Instructions to follow:
Using the listing below, set down exactly the lines starting at the line that contains "GMC For Sale Smyrna, GA (68, 2142)" and ending at the line that contains "Source Code (506, 1051)", both included, and no others.

Task input:

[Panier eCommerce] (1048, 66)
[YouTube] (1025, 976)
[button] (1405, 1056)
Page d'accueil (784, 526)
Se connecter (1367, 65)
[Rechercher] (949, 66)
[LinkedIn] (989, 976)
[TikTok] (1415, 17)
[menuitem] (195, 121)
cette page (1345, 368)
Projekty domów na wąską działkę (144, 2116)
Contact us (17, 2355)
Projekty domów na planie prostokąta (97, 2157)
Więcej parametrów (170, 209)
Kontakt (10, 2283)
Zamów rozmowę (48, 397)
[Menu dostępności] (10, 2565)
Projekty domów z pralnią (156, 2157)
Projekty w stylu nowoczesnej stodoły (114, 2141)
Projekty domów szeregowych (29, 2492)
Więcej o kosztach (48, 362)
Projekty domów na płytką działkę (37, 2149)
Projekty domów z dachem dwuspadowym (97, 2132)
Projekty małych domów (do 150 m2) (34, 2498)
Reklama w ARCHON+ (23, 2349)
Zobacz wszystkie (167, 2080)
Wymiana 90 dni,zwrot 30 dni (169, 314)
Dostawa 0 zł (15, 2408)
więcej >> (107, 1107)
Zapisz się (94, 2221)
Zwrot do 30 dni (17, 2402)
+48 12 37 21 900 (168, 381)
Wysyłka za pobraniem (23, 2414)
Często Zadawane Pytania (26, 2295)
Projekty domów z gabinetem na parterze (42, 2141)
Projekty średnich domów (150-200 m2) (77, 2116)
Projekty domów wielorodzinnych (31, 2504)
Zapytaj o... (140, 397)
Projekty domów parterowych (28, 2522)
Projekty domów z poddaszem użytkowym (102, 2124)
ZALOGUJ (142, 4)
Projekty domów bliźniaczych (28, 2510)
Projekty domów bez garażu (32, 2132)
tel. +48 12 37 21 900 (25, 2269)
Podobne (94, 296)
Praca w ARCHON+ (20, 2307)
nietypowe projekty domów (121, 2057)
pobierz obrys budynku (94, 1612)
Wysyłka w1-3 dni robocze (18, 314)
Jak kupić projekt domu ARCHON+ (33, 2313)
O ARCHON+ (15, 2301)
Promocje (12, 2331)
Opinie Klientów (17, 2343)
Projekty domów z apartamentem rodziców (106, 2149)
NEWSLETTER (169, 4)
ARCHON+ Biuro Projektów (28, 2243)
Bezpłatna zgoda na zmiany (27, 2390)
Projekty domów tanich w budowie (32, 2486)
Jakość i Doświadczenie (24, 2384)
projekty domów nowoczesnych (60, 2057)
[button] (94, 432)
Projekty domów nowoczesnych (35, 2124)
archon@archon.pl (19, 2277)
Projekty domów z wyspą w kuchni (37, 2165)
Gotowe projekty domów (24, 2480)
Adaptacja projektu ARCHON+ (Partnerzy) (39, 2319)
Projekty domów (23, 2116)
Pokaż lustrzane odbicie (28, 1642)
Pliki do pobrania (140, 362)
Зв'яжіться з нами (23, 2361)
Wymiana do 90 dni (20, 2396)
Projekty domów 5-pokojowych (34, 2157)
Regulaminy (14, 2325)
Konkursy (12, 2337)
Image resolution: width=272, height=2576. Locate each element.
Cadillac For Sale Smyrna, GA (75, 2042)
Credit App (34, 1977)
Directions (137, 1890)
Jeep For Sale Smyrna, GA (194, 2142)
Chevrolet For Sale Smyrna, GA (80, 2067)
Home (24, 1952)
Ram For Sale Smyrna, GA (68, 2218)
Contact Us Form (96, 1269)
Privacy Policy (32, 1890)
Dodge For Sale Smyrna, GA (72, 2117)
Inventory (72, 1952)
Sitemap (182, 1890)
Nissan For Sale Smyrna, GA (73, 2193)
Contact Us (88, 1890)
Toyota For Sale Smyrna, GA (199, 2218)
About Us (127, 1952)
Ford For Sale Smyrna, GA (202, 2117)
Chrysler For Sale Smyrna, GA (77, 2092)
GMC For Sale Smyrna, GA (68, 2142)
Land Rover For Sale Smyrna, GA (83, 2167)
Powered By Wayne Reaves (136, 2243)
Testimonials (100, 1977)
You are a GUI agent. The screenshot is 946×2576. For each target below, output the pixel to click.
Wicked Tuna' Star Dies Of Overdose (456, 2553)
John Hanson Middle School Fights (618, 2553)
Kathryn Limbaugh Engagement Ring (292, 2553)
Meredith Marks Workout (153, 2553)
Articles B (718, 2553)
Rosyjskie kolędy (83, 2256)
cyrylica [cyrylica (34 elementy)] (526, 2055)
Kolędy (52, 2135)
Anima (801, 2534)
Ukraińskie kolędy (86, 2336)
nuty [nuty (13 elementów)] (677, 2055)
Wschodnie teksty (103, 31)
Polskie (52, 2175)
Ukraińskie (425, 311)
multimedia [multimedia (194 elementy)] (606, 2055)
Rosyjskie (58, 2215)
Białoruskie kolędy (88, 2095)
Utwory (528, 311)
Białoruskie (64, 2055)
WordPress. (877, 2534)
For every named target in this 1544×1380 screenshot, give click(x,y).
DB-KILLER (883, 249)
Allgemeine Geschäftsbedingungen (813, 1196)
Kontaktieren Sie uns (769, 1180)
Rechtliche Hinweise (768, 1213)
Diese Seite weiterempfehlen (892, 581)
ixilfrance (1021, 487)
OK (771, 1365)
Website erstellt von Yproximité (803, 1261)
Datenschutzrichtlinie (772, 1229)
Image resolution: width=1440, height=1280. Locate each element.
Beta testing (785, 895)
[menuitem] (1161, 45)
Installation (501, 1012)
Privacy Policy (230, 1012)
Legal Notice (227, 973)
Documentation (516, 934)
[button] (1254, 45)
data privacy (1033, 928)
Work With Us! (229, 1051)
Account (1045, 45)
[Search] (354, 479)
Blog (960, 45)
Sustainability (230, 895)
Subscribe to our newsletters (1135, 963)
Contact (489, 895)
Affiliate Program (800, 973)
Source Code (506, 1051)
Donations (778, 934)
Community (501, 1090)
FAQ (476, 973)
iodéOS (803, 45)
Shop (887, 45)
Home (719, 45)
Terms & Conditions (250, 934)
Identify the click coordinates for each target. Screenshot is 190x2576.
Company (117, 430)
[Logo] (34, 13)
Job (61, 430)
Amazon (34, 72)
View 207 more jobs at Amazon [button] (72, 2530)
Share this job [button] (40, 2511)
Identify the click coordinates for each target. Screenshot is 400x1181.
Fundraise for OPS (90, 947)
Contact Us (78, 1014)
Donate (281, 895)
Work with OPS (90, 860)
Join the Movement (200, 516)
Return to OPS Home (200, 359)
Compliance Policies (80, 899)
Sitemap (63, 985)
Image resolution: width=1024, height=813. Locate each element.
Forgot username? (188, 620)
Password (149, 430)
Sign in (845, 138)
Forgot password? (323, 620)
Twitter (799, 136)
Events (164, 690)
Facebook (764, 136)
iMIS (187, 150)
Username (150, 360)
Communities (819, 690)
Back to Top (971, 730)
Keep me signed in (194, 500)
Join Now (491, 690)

Response to this task:
GMC For Sale Smyrna, GA (68, 2142)
Land Rover For Sale Smyrna, GA (83, 2167)
Powered By Wayne Reaves (136, 2243)
Testimonials (100, 1977)
You are a GUI agent. The screenshot is 946×2576. For each target below, output the pixel to click.
Wicked Tuna' Star Dies Of Overdose (456, 2553)
John Hanson Middle School Fights (618, 2553)
Kathryn Limbaugh Engagement Ring (292, 2553)
Meredith Marks Workout (153, 2553)
Articles B (718, 2553)
Rosyjskie kolędy (83, 2256)
cyrylica [cyrylica (34 elementy)] (526, 2055)
Kolędy (52, 2135)
Anima (801, 2534)
Ukraińskie kolędy (86, 2336)
nuty [nuty (13 elementów)] (677, 2055)
Wschodnie teksty (103, 31)
Polskie (52, 2175)
Ukraińskie (425, 311)
multimedia [multimedia (194 elementy)] (606, 2055)
Rosyjskie (58, 2215)
Białoruskie kolędy (88, 2095)
Utwory (528, 311)
Białoruskie (64, 2055)
WordPress. (877, 2534)
For every named target in this 1544×1380 screenshot, give click(x,y).
DB-KILLER (883, 249)
Allgemeine Geschäftsbedingungen (813, 1196)
Kontaktieren Sie uns (769, 1180)
Rechtliche Hinweise (768, 1213)
Diese Seite weiterempfehlen (892, 581)
ixilfrance (1021, 487)
OK (771, 1365)
Website erstellt von Yproximité (803, 1261)
Datenschutzrichtlinie (772, 1229)
Image resolution: width=1440, height=1280. Locate each element.
Beta testing (785, 895)
[menuitem] (1161, 45)
Installation (501, 1012)
Privacy Policy (230, 1012)
Legal Notice (227, 973)
Documentation (516, 934)
[button] (1254, 45)
data privacy (1033, 928)
Work With Us! (229, 1051)
Account (1045, 45)
[Search] (354, 479)
Blog (960, 45)
Sustainability (230, 895)
Subscribe to our newsletters (1135, 963)
Contact (489, 895)
Affiliate Program (800, 973)
Source Code (506, 1051)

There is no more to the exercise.